The Center for Rights and Dissent, Free Press, Restore the Fourth, and the Project on Government Oversight all help you tell your Congressfolk to pass H.R. 2738/S. 1265, the Fourth Amendment is Not for Sale Act. Your internet service providing corporation can't sell your private data to law enforcement, but it can sell it to a third-party data-hoovering corporation, which can then sell it to law enforcement. Nice work if you can get it! The Fourth Amendment is Not for Sale Act would close that loophole, and Congress may be anxious to listen to us on this matter, since no one in America is :"objectively pro-handing over your private data to law enforcement without a warrant." No one except the folks who make money from it, that is. But this is America! They don't get all the say about everything!

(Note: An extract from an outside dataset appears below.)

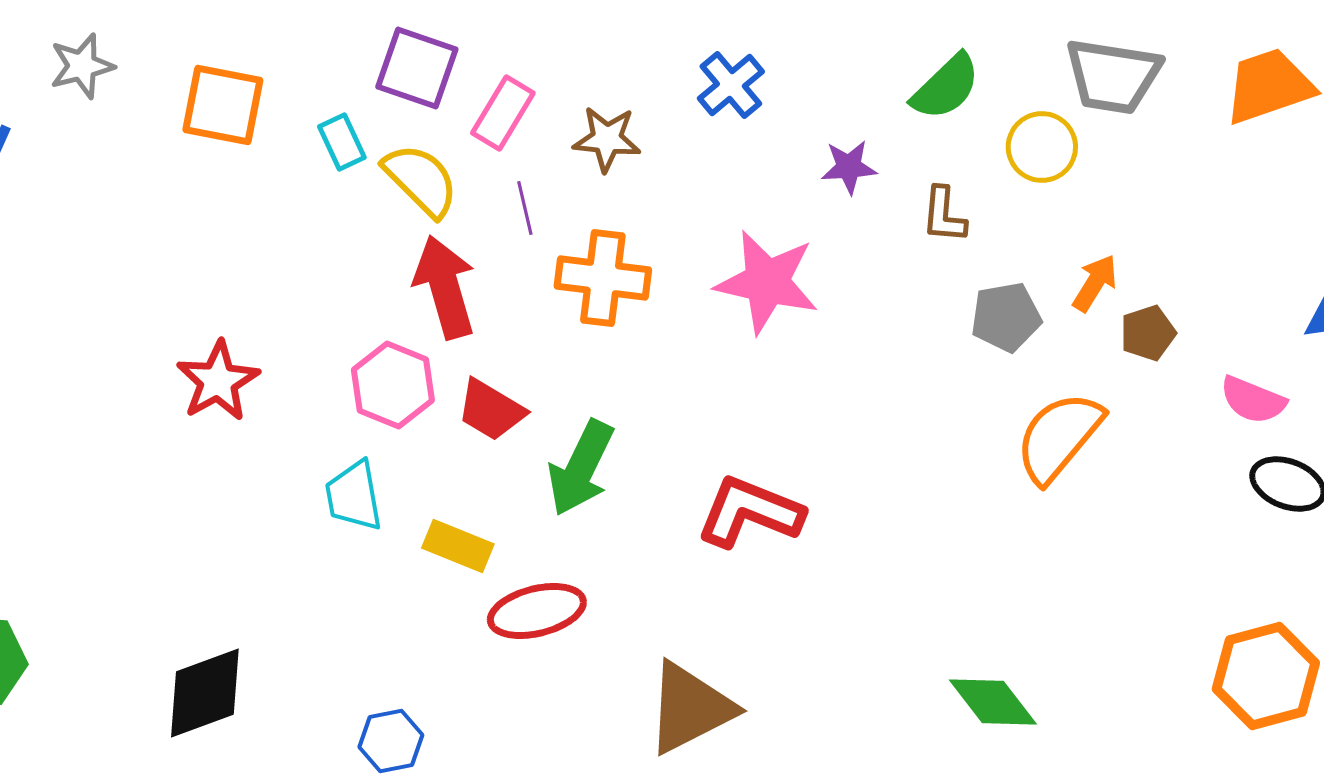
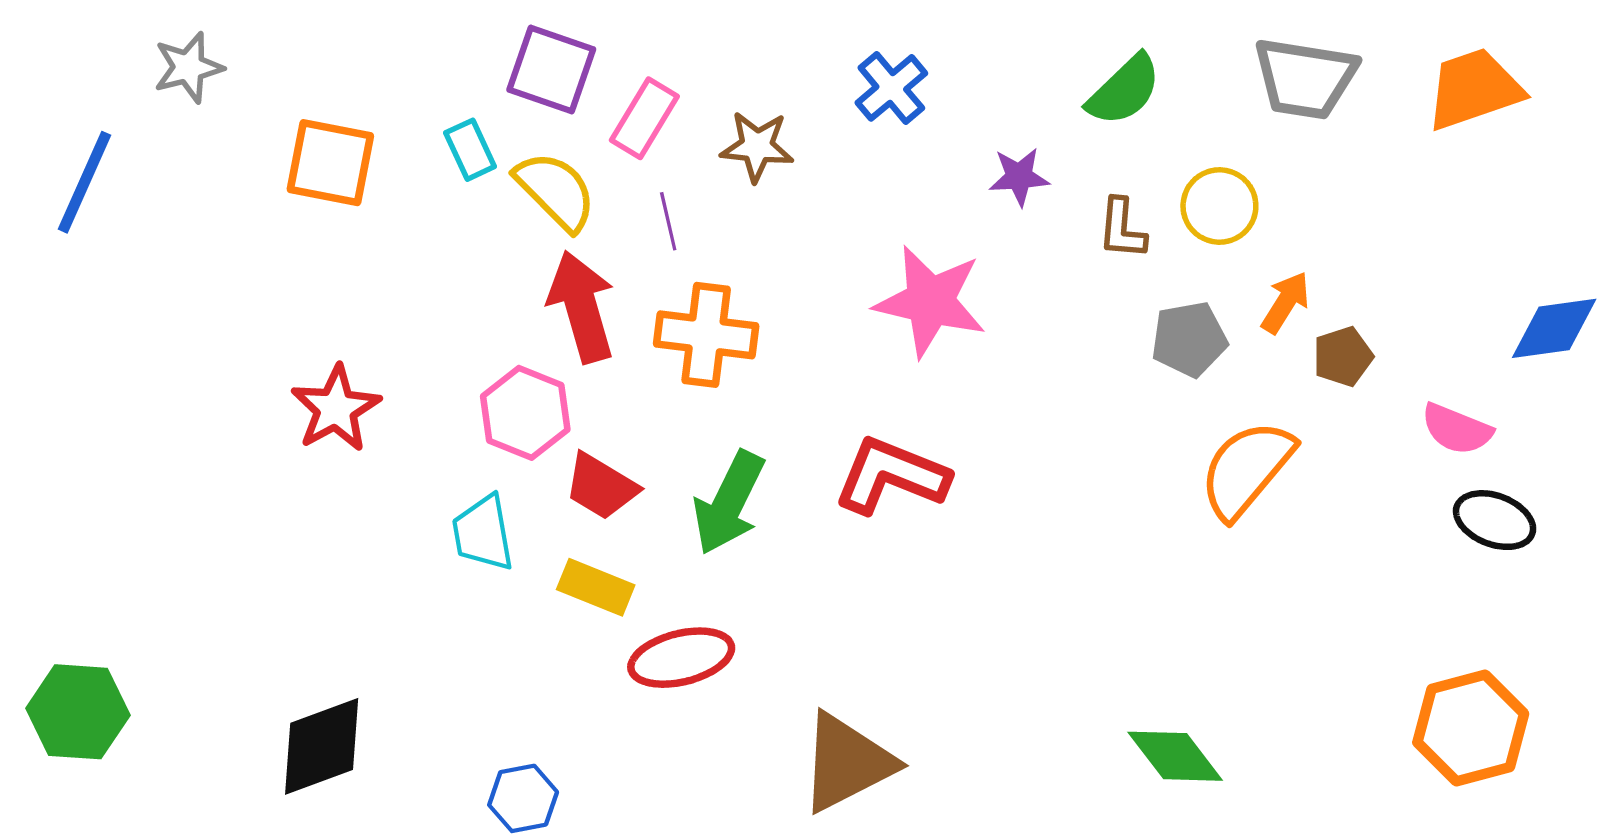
orange square: (223, 105) -> (330, 163), moved
yellow circle: (1042, 147) -> (1219, 206), moved
orange cross: (603, 278) -> (706, 335), moved
red trapezoid: (491, 410) -> (601, 486), moved
red L-shape: (750, 512) -> (891, 476), moved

Finally, Demand Progress, MedicareforAllNow.org, Black Lives Matter, and Roots Action all help you tell your House Reps to pass H.R. 1976, the Medicare for All Act. Even good liberals frequently tell me that paying for all that health insurance is going to be very hard. After all, the Mercatus Center says Medicare for All would cost $32 trillion over the next decade! That's a lot of money! What they don't tell you, of course, is that our Center for Medicare and Medicaid Services has predicted that America will spend $49 trillion on health insurance over the same time period -- which means you just have to capture the money that's going to gild the plumbing on some health care CEO's 19th vacation home and redirect it toward Medicare. We can do that with an employer-side payroll tax, in the amount corporations already pay private health insurers, that wouldn't cost workers a penny more. So what are we waiting for again?